EXERCISE DATA:
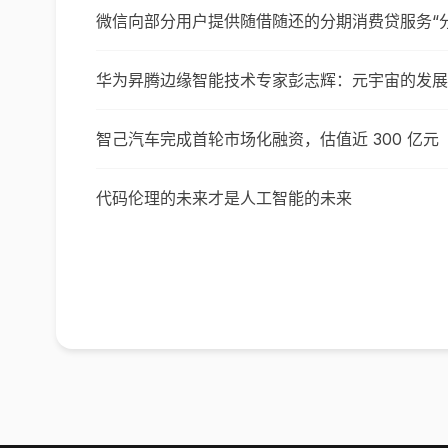
微信向部分用户提供随借随还的分期消费贷服务“分
华为昇腾边缘智能技术专家彭志辉：元宇宙的发展仍
智己汽车完成首轮市场化融资，估值近 300 亿元
代码伦理的未来才是人工智能的未来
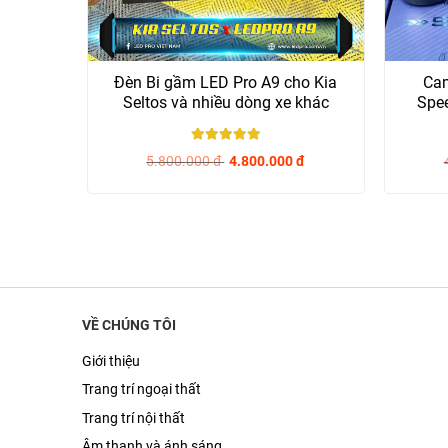
Đèn Bi gầm LED Pro A9 cho Kia
Cam
Seltos và nhiều dòng xe khác
Spe
5
/ 5
5.800.000
đ
4.800.000
đ
VỀ CHÚNG TÔI
Giới thiệu
Trang trí ngoại thất
Trang trí nội thất
Âm thanh và ánh sáng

ACTIVITY:
List the lines of the records where "thất" occurs.

YOUR RESPONSE:
Trang trí ngoại thất
Trang trí nội thất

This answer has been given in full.